The response must contain every line below in which "Parentis" appears.

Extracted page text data
--- START ---
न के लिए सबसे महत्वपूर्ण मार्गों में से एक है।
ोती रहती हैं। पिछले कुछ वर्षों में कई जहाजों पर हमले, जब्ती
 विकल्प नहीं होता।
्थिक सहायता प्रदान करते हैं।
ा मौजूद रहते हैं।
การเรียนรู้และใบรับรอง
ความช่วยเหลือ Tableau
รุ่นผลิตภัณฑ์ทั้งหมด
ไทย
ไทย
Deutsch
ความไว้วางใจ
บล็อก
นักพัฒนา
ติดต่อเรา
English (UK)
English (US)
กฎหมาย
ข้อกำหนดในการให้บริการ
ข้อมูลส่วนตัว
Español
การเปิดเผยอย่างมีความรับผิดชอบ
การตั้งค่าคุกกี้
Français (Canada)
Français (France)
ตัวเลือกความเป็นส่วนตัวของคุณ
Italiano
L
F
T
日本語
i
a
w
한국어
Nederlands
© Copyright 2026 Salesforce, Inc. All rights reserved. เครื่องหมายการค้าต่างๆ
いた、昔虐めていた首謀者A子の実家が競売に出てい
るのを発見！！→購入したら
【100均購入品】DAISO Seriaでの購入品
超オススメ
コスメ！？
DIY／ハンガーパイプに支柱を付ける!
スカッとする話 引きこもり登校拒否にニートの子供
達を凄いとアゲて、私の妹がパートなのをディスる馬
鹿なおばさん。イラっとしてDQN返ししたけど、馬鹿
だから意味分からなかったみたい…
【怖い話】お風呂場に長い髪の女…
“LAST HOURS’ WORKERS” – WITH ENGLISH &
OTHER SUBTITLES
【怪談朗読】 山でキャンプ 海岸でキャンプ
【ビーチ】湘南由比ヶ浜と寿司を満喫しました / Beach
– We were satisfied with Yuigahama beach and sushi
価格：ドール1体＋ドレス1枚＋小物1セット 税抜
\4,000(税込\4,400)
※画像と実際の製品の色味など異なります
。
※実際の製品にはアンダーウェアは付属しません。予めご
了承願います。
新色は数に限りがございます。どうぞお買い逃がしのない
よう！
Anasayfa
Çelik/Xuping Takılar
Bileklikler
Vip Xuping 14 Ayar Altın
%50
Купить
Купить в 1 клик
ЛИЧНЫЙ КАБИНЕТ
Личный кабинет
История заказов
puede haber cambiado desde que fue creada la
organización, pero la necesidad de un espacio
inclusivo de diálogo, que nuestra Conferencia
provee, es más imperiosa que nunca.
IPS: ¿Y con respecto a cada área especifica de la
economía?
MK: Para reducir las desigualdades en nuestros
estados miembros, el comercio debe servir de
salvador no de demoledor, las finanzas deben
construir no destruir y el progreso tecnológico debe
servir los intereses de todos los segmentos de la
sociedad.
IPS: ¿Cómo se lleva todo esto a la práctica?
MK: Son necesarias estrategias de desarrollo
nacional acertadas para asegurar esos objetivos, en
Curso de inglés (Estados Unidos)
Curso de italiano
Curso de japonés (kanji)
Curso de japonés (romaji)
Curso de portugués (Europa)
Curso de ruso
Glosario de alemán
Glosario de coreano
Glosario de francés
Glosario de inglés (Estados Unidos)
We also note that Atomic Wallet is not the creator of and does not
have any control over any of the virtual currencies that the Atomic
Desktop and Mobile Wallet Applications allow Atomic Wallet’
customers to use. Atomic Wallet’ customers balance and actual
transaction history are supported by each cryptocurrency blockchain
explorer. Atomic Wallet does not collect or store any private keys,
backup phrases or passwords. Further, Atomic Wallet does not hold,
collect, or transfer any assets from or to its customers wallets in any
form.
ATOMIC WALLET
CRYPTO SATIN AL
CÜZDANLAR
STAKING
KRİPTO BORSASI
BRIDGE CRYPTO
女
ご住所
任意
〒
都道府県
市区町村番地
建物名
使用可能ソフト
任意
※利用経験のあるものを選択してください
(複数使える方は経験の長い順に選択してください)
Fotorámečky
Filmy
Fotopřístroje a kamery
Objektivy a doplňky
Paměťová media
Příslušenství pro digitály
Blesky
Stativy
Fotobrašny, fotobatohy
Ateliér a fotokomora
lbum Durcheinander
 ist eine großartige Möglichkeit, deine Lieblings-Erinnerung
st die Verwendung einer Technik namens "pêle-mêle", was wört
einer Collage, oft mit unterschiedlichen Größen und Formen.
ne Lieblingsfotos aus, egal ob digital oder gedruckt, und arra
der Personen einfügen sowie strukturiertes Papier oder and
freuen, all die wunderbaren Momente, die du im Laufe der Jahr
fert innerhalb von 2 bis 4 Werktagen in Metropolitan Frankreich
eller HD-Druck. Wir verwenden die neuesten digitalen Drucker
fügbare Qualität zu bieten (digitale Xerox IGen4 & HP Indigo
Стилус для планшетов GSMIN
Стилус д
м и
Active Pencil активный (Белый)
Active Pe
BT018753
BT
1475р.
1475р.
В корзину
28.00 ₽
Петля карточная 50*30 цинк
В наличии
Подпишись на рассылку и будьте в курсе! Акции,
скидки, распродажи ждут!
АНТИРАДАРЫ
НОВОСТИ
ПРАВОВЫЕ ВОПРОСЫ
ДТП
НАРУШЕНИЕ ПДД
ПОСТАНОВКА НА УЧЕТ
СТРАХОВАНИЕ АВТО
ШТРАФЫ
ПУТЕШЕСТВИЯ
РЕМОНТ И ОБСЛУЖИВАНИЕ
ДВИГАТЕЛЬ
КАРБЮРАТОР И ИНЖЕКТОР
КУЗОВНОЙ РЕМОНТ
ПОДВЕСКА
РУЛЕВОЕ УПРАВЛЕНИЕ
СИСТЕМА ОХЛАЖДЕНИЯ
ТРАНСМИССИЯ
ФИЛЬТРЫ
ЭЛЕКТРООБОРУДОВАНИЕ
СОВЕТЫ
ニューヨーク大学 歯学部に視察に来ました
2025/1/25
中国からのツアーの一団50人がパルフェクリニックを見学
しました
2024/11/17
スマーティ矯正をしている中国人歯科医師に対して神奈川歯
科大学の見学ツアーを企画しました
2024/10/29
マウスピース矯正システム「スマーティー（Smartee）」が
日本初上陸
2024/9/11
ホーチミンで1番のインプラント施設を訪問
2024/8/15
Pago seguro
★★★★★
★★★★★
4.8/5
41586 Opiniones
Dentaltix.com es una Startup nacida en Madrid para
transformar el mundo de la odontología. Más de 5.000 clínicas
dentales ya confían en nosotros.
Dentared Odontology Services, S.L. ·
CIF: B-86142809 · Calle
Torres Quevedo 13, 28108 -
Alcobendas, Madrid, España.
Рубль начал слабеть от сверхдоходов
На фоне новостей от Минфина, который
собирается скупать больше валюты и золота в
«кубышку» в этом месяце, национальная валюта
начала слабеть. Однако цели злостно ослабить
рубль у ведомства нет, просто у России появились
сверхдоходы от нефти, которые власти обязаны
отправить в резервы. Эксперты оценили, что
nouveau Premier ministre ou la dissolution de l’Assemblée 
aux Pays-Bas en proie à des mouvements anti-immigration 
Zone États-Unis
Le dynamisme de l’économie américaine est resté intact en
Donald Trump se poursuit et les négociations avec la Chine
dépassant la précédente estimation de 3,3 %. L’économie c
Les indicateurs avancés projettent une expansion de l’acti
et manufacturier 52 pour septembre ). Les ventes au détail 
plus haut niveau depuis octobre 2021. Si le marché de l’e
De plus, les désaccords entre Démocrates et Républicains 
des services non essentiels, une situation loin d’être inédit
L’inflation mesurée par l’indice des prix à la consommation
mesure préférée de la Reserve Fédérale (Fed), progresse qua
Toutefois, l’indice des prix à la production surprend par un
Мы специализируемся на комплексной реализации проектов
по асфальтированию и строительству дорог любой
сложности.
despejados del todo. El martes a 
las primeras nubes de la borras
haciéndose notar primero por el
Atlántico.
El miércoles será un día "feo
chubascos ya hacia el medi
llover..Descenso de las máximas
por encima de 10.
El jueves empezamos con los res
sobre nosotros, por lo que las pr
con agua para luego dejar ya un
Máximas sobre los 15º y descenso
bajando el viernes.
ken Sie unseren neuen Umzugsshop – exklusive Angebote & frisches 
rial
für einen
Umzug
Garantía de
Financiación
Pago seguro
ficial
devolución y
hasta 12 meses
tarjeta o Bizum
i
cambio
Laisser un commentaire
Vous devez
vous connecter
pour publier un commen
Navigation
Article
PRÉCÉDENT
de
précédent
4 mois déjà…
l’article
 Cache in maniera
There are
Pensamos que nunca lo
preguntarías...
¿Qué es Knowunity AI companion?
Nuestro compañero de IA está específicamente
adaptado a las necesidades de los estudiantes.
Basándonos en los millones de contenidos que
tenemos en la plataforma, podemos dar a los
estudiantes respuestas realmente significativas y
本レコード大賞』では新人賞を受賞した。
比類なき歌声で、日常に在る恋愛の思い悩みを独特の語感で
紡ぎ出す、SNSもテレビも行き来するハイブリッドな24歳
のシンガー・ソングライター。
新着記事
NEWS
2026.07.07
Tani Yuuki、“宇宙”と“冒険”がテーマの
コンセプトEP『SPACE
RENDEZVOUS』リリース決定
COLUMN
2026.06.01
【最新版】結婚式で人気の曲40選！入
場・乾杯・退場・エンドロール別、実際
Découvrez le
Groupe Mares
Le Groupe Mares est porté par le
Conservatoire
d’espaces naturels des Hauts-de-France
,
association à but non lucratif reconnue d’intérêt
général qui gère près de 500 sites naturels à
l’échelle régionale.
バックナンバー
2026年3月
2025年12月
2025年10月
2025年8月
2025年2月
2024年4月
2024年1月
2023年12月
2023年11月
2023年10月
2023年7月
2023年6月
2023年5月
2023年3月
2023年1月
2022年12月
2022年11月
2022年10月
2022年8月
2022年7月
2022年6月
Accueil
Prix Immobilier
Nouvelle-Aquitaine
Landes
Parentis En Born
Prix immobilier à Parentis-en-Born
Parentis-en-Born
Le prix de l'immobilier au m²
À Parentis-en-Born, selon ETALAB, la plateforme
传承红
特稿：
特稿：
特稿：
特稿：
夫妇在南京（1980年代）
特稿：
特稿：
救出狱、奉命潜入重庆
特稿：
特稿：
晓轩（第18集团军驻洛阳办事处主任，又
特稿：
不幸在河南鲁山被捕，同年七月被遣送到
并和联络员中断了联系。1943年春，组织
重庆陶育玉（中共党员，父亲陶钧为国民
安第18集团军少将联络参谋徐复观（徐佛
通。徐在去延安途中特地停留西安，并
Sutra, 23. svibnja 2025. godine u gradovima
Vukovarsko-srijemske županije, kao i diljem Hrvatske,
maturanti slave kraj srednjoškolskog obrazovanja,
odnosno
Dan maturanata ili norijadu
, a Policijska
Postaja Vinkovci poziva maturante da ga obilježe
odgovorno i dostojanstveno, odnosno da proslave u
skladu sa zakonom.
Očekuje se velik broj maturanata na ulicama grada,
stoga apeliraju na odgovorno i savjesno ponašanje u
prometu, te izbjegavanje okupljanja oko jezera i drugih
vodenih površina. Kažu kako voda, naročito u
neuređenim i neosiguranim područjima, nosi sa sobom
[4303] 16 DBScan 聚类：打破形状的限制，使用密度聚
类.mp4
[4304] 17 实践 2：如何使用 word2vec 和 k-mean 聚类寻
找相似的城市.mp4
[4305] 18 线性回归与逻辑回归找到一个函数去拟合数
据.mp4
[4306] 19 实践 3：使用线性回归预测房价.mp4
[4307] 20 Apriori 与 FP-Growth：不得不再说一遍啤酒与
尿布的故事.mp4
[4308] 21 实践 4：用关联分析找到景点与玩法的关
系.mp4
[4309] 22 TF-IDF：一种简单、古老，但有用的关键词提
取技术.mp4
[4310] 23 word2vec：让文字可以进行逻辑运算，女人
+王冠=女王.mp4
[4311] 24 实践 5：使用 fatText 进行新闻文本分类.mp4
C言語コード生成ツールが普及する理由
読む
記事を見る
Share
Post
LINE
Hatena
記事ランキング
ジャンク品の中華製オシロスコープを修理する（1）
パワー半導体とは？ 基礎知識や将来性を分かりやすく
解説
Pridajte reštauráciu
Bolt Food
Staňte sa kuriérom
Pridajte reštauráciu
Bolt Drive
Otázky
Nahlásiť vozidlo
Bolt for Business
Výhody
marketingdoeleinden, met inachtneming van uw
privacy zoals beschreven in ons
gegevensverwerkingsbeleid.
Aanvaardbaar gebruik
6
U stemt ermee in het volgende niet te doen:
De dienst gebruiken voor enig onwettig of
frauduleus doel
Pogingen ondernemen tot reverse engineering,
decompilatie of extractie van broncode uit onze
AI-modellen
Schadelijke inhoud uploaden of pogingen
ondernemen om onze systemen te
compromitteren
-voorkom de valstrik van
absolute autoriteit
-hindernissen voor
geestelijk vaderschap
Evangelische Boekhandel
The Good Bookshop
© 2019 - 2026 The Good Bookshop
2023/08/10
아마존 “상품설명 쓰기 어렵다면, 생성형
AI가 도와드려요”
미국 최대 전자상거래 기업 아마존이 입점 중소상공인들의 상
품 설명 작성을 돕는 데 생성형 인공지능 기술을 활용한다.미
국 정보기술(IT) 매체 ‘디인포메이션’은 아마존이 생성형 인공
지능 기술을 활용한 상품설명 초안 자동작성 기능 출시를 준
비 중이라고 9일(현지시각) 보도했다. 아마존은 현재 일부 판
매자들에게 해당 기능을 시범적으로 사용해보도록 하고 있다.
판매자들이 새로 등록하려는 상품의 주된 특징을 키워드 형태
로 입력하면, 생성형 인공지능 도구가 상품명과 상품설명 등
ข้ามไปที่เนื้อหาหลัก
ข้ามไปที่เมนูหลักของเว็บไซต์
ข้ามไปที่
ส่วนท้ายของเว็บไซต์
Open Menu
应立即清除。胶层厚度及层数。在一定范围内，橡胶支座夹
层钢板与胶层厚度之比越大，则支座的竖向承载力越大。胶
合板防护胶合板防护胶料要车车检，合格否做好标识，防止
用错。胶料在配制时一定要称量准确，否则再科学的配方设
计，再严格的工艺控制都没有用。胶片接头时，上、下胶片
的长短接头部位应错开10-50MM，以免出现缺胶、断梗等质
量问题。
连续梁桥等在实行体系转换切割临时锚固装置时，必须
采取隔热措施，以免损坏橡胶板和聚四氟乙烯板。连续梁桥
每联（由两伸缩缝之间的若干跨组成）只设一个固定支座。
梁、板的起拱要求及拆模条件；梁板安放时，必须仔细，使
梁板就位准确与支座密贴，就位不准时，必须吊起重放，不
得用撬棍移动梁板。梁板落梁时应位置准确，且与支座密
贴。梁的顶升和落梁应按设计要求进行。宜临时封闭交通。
--- END ---
Task solution:
Parentis En Born
Prix immobilier à Parentis-en-Born
Parentis-en-Born
À Parentis-en-Born, selon ETALAB, la plateforme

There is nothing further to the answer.